• **TASK STATEMENT**
From the line that includes "libstring-toidentifier-en-perl_0.12-1_all.deb" down to the final line of the data below, copy every line exactly and leave the rest out.

--- GIVEN RECORDS Enclosed Below ---

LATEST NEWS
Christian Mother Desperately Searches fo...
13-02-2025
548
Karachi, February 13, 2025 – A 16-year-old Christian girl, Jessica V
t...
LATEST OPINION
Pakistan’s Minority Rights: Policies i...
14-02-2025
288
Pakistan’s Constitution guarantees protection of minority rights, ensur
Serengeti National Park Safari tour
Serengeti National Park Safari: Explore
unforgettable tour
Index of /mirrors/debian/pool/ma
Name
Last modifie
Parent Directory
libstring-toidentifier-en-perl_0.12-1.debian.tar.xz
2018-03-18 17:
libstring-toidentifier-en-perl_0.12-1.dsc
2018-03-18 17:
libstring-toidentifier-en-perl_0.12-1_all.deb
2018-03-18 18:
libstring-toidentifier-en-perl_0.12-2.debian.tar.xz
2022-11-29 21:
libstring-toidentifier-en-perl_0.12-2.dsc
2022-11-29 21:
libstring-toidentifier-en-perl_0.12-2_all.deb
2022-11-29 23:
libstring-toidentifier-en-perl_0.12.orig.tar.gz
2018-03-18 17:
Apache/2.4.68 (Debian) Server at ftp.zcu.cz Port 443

--- End of Enclosed GIVEN RECORDS ---

• **YOUR RESPONSE**
libstring-toidentifier-en-perl_0.12-1_all.deb
2018-03-18 18:
libstring-toidentifier-en-perl_0.12-2.debian.tar.xz
2022-11-29 21:
libstring-toidentifier-en-perl_0.12-2.dsc
2022-11-29 21:
libstring-toidentifier-en-perl_0.12-2_all.deb
2022-11-29 23:
libstring-toidentifier-en-perl_0.12.orig.tar.gz
2018-03-18 17:
Apache/2.4.68 (Debian) Server at ftp.zcu.cz Port 443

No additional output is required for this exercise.